Collection entries:
::::::::
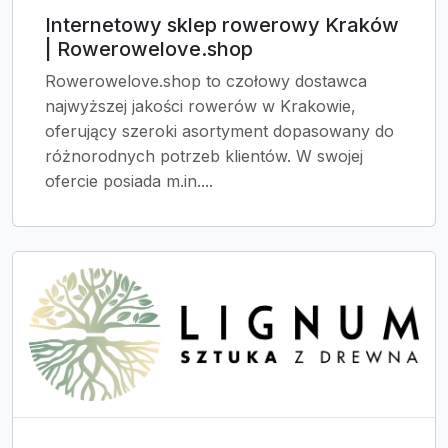
Internetowy sklep rowerowy Kraków
| Rowerowelove.shop
Rowerowelove.shop to czołowy dostawca
najwyższej jakości rowerów w Krakowie,
oferujący szeroki asortyment dopasowany do
różnorodnych potrzeb klientów. W swojej
ofercie posiada m.in....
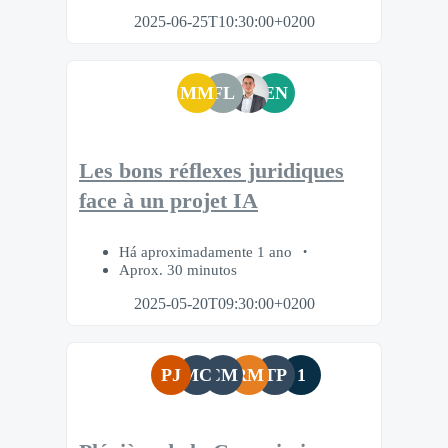
2025-06-25T10:30:00+0200
MM
FL
EN
Les bons réflexes juridiques
face à un projet IA
Há aproximadamente 1 ano
Aprox. 30 minutos
2025-05-20T09:30:00+0200
PJ
MC
CM
RM
TP
1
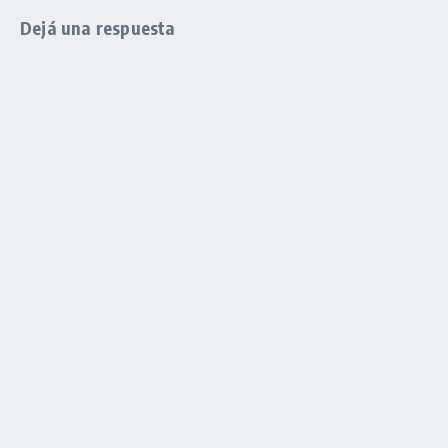
Dejá una respuesta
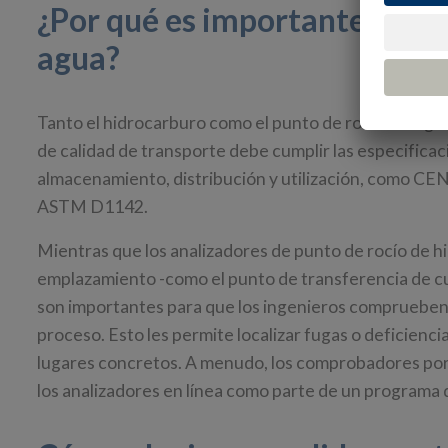
¿Por qué es importante medir
agua?
Tanto el hidrocarburo como el punto de rocío del agua
de calidad de transporte debe cumplir las especificac
almacenamiento, distribución y utilización, como C
ASTM D1142.
Mientras que los analizadores de punto de rocío de hi
emplazamiento -como el punto de transferencia de cus
son importantes para que los ingenieros comprueben l
proceso. Esto les permite localizar fugas o deficien
lugares concretos. A menudo, los comprobadores portát
los analizadores en línea como parte de un programa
::::::::
## GOAL OF THE EXERCISE
What you need to copy is the run of lines from the one holding "Há aproximadamente 1 ano" through the end of the data, exactly and only, both ends included, pictures omitted.

## SOLUTION
Há aproximadamente 1 ano
Aprox. 30 minutos
2025-05-20T09:30:00+0200
PJ
MC
CM
RM
TP
1
Dejá una respuesta
¿Por qué es importante medir
agua?
Tanto el hidrocarburo como el punto de rocío del agua
de calidad de transporte debe cumplir las especificac
almacenamiento, distribución y utilización, como C
ASTM D1142.
Mientras que los analizadores de punto de rocío de hi
emplazamiento -como el punto de transferencia de cus
son importantes para que los ingenieros comprueben l
proceso. Esto les permite localizar fugas o deficien
lugares concretos. A menudo, los comprobadores portát
los analizadores en línea como parte de un programa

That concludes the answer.